Supplied material:
▬▬▬▬▬▬

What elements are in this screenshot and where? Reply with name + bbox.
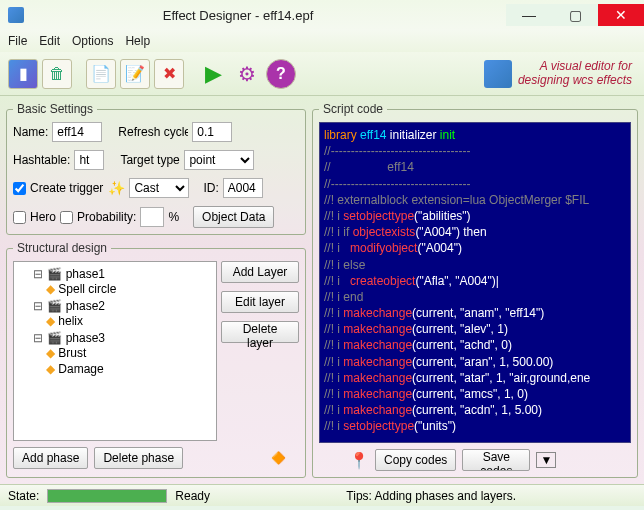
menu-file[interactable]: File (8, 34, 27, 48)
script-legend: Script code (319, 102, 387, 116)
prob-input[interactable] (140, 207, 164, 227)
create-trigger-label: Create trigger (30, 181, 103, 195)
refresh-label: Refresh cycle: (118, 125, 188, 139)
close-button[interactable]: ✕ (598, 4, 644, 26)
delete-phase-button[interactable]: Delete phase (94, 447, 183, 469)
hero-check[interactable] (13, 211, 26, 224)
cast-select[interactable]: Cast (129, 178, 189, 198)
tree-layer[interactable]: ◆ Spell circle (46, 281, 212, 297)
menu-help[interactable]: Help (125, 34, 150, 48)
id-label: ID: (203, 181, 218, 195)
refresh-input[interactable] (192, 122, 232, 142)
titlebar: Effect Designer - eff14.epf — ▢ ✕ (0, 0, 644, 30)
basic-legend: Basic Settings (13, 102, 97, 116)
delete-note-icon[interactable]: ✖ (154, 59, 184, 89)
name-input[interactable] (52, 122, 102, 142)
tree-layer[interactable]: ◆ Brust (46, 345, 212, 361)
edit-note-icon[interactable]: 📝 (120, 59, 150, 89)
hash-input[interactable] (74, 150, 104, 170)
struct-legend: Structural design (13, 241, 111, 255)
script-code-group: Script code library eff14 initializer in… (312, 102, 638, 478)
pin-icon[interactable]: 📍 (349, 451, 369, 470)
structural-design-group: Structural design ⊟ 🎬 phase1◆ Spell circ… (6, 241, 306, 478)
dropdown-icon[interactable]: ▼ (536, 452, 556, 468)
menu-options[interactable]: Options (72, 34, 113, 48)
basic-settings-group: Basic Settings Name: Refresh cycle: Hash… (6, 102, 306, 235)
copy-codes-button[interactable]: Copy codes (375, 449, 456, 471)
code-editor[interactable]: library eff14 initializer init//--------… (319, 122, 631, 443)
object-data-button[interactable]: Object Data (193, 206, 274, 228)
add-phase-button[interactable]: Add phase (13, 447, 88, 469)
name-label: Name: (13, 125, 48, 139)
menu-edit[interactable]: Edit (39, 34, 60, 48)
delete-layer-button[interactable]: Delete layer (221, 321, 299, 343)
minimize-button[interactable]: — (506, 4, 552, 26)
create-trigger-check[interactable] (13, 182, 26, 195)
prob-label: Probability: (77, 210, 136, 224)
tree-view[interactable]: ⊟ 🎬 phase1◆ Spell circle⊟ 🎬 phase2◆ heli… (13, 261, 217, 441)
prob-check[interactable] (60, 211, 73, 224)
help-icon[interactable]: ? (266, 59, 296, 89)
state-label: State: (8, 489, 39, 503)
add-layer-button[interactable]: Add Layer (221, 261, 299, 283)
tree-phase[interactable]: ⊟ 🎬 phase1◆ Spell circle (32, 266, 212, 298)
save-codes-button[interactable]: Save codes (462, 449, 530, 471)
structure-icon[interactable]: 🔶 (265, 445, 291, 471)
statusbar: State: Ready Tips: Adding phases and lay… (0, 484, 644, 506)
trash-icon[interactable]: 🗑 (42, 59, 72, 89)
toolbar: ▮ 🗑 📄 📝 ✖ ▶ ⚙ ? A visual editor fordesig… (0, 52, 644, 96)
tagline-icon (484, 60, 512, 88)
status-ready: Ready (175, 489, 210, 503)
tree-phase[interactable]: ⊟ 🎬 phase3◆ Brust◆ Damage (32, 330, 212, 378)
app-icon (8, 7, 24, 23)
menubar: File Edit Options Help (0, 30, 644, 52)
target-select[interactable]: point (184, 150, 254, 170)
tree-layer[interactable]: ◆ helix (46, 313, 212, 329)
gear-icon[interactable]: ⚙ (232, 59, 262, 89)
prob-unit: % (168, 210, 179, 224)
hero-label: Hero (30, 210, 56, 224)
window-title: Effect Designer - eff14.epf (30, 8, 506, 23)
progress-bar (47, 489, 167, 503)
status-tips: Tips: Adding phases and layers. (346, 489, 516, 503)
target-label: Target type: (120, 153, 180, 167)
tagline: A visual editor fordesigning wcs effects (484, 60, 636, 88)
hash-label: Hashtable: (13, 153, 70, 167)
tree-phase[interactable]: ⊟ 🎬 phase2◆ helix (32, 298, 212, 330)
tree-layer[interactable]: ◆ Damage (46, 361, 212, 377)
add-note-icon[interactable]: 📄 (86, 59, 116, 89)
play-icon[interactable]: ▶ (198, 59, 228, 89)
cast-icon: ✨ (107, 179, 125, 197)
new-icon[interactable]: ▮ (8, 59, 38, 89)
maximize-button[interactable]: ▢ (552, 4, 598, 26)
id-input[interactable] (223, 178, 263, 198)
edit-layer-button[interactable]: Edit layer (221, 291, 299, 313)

▬▬▬▬▬▬

The problem:
Each record should be printed again precisely, though not its pictures.

Task result:
What elements are in this screenshot and where? Reply with name + bbox.
menu-file[interactable]: File (8, 34, 27, 48)
script-legend: Script code (319, 102, 387, 116)
prob-input[interactable] (140, 207, 164, 227)
create-trigger-label: Create trigger (30, 181, 103, 195)
refresh-label: Refresh cycle: (118, 125, 188, 139)
close-button[interactable]: ✕ (598, 4, 644, 26)
delete-phase-button[interactable]: Delete phase (94, 447, 183, 469)
hero-check[interactable] (13, 211, 26, 224)
cast-select[interactable]: Cast (129, 178, 189, 198)
tree-layer[interactable]: ◆ Spell circle (46, 281, 212, 297)
menu-help[interactable]: Help (125, 34, 150, 48)
id-label: ID: (203, 181, 218, 195)
refresh-input[interactable] (192, 122, 232, 142)
titlebar: Effect Designer - eff14.epf — ▢ ✕ (0, 0, 644, 30)
basic-legend: Basic Settings (13, 102, 97, 116)
delete-note-icon[interactable]: ✖ (154, 59, 184, 89)
name-input[interactable] (52, 122, 102, 142)
tree-layer[interactable]: ◆ Brust (46, 345, 212, 361)
edit-note-icon[interactable]: 📝 (120, 59, 150, 89)
hash-input[interactable] (74, 150, 104, 170)
struct-legend: Structural design (13, 241, 111, 255)
script-code-group: Script code library eff14 initializer in… (312, 102, 638, 478)
pin-icon[interactable]: 📍 (349, 451, 369, 470)
structural-design-group: Structural design ⊟ 🎬 phase1◆ Spell circ… (6, 241, 306, 478)
dropdown-icon[interactable]: ▼ (536, 452, 556, 468)
menu-options[interactable]: Options (72, 34, 113, 48)
basic-settings-group: Basic Settings Name: Refresh cycle: Hash… (6, 102, 306, 235)
copy-codes-button[interactable]: Copy codes (375, 449, 456, 471)
code-editor[interactable]: library eff14 initializer init//--------… (319, 122, 631, 443)
object-data-button[interactable]: Object Data (193, 206, 274, 228)
add-phase-button[interactable]: Add phase (13, 447, 88, 469)
name-label: Name: (13, 125, 48, 139)
menu-edit[interactable]: Edit (39, 34, 60, 48)
delete-layer-button[interactable]: Delete layer (221, 321, 299, 343)
minimize-button[interactable]: — (506, 4, 552, 26)
create-trigger-check[interactable] (13, 182, 26, 195)
prob-label: Probability: (77, 210, 136, 224)
tree-view[interactable]: ⊟ 🎬 phase1◆ Spell circle⊟ 🎬 phase2◆ heli… (13, 261, 217, 441)
prob-check[interactable] (60, 211, 73, 224)
help-icon[interactable]: ? (266, 59, 296, 89)
state-label: State: (8, 489, 39, 503)
add-layer-button[interactable]: Add Layer (221, 261, 299, 283)
tree-phase[interactable]: ⊟ 🎬 phase1◆ Spell circle (32, 266, 212, 298)
save-codes-button[interactable]: Save codes (462, 449, 530, 471)
structure-icon[interactable]: 🔶 (265, 445, 291, 471)
statusbar: State: Ready Tips: Adding phases and lay… (0, 484, 644, 506)
trash-icon[interactable]: 🗑 (42, 59, 72, 89)
toolbar: ▮ 🗑 📄 📝 ✖ ▶ ⚙ ? A visual editor fordesig… (0, 52, 644, 96)
tagline-icon (484, 60, 512, 88)
status-ready: Ready (175, 489, 210, 503)
tree-phase[interactable]: ⊟ 🎬 phase3◆ Brust◆ Damage (32, 330, 212, 378)
app-icon (8, 7, 24, 23)
menubar: File Edit Options Help (0, 30, 644, 52)
target-select[interactable]: point (184, 150, 254, 170)
tree-layer[interactable]: ◆ helix (46, 313, 212, 329)
gear-icon[interactable]: ⚙ (232, 59, 262, 89)
prob-unit: % (168, 210, 179, 224)
hero-label: Hero (30, 210, 56, 224)
window-title: Effect Designer - eff14.epf (30, 8, 506, 23)
progress-bar (47, 489, 167, 503)
status-tips: Tips: Adding phases and layers. (346, 489, 516, 503)
target-label: Target type: (120, 153, 180, 167)
tagline: A visual editor fordesigning wcs effects (484, 60, 636, 88)
hash-label: Hashtable: (13, 153, 70, 167)
tree-phase[interactable]: ⊟ 🎬 phase2◆ helix (32, 298, 212, 330)
tree-layer[interactable]: ◆ Damage (46, 361, 212, 377)
add-note-icon[interactable]: 📄 (86, 59, 116, 89)
play-icon[interactable]: ▶ (198, 59, 228, 89)
cast-icon: ✨ (107, 179, 125, 197)
new-icon[interactable]: ▮ (8, 59, 38, 89)
maximize-button[interactable]: ▢ (552, 4, 598, 26)
id-input[interactable] (223, 178, 263, 198)
edit-layer-button[interactable]: Edit layer (221, 291, 299, 313)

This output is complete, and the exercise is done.